Every museum I did visit, however, had some sign or plaque describing how much of the institution’s original collection was destroyed or lost during World War Two. These reminders of culture destroyed weighed heavily on my mind even after my return and so when I found myself in a local bookstore staring at a book called “The Monuments Men” (2009 by Robert M. Edsel), I snatched it up and zipped through it in a couple of days. The book tells the story of a little-known unit of the Allied Army in Europe that was known as the Monuments Men. The unit was small, only a couple of dozen men by the end of the war but less than ten through most of the fighting. The men assigned to the unit were museum curators, architects and artists who brought with them an impressive understanding of the world’s artwork, but also a practical knowledge of how it should be safeguarded. Their mission initially was to advise Allied commanders on how to avoid or minimize damage to items of great artistic and cultural import that fell within their area of operation, but once the scale of the Nazi looting of Europe became known, they morphed into detectives trying to recover and rescue the cultural heritage of Western Europe. While the Monuments Men received little attention during and after the war, that might change significantly this Christmas with the release of a movie by the same name. Since it stars George Clooney, Matt Damon, John Goodwin, Bill Murray and many other well-known actors, it should get plenty of attention. (see movie trailer below).

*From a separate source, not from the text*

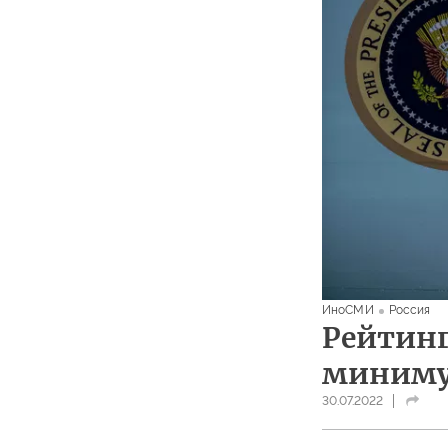
ИноСМИ
Россия
Рейтинг
миним
30.07.2022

Coming right on the heels of reading The Monuments Men, national outlets brought news of the bankruptcy filing of the city of Detroit. As in any bankruptcy filing, the bankruptcy trustee must first value the property of the person or entity filing. One of the most valuable assets in that pool is the Detroit Institute of Art, rated one of the top five art museums in America, which is owned – building, paintings, everything – by the city of Detroit. That presents the question: should the paintings of the museum be auctioned off to pay the city’s debts? The reflexive answer most would have is “NO” but I think it’s more complicated than that. What if selling the artwork is needed to pay the pensions of retired workers who depend on those pension checks for their very survival? It’s a tough and complicated choice. It’s also the type of choice that even communities that are not in severe financial distress face with some frequency.
Consider the construction of a new municipal building which in my mind at least should absolutely be considered a work of public art. With the overriding pressure not to raise taxes for any reason, however, there is great pressure to cut design corners to save money. That approach inevitably proves short-sighted and more expensive in the long run. We have at least two examples of that right here in Lowell: the police station built in 1970 and the high school addition built in 1980. Besides never looking very attractive, both are now desperately in need of replacement because of corner-cutting in design and construction.

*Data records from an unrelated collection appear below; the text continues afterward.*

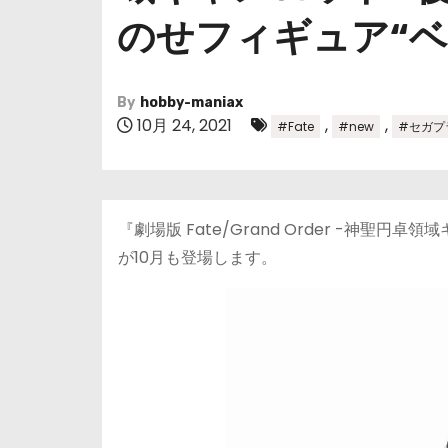
のせフィギュア“ベ
By
hobby-maniax
10月 24, 2021
,
,
#Fate
#new
#セガプ
『劇場版 Fate/Grand Order -神聖円卓領
が10月も登場します。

This civic short-sightedness isn’t necessarily limited to buildings with a particular day-to-day functionality. It also extends to things like public artworks, parks, pathways, things that subtly improve the quality of life of a community in the long run but might not be seen as affordable in the short run. Lowell had a great spurt of investment in public art a few decades ago. Led by Paul Tsongas and others, the city and its supporters installed numerous sculptures such as Homage to Women (shown above) around the downtown. Interest in those things rises and falls. Ironically, all the attention the city devotes to the cultural economy (a strategy I fully support) might have the unintended consequence of drawing attention away from public art. When the city is steeped in private artists producing and selling their works, perhaps the impetus to add to the public art collection is somehow diminished.
History shows that attention to public art too often arises only when that art is lost or at risk of loss. Thinking about it ahead of time and reminding everyone of its value and its importance to the community on a regular basis is the best strategy for avoiding such a crisis.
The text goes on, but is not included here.